_Problem details_
Below are the records; copy out every line that holds the word "fugtige".

_Provided records_
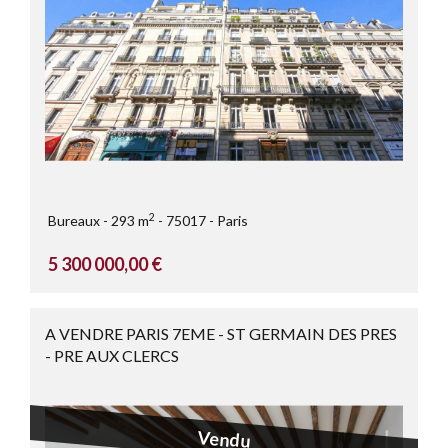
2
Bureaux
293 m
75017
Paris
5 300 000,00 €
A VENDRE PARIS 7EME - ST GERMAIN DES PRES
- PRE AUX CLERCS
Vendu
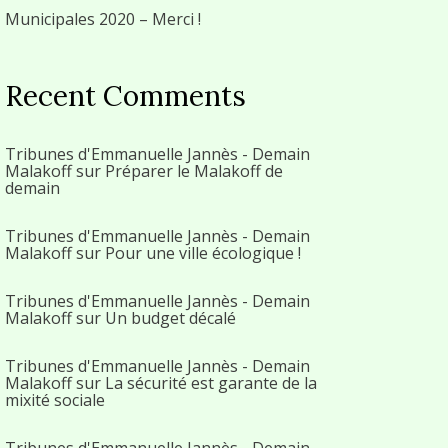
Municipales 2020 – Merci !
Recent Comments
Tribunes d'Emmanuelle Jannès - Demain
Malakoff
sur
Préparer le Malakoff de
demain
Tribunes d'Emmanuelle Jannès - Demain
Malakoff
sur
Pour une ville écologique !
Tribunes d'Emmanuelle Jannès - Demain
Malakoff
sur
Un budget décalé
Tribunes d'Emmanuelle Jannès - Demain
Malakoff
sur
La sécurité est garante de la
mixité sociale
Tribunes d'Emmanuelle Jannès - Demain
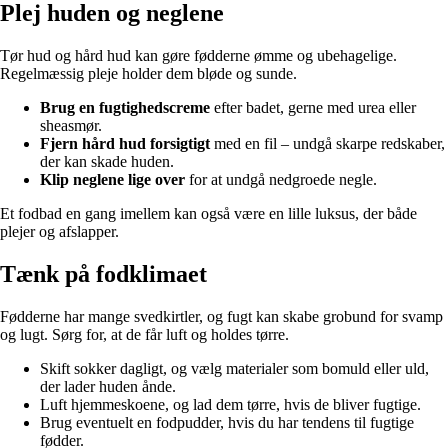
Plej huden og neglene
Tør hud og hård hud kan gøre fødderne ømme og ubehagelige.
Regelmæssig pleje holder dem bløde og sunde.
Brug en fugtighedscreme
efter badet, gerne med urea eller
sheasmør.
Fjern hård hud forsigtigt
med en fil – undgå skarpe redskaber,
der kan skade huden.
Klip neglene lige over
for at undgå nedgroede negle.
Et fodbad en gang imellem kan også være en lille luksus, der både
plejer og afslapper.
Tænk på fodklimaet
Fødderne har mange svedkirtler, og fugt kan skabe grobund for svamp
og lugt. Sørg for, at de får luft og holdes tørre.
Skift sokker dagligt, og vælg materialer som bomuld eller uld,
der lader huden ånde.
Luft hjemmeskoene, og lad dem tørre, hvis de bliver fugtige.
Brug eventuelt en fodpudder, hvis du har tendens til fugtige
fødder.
==
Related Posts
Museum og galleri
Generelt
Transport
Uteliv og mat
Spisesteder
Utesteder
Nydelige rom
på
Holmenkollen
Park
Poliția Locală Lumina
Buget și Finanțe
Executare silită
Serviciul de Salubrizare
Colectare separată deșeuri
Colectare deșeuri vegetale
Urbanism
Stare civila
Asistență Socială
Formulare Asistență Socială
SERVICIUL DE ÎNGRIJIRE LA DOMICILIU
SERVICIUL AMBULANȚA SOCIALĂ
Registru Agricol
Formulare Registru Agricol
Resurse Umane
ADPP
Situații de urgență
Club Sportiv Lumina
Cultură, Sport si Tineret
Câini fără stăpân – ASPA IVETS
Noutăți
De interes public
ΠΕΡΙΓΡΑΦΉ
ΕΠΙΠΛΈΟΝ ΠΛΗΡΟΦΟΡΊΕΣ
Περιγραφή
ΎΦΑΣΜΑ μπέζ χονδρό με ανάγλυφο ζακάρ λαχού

_Solution for this exercise_
Luft hjemmeskoene, og lad dem tørre, hvis de bliver fugtige.
Brug eventuelt en fodpudder, hvis du har tendens til fugtige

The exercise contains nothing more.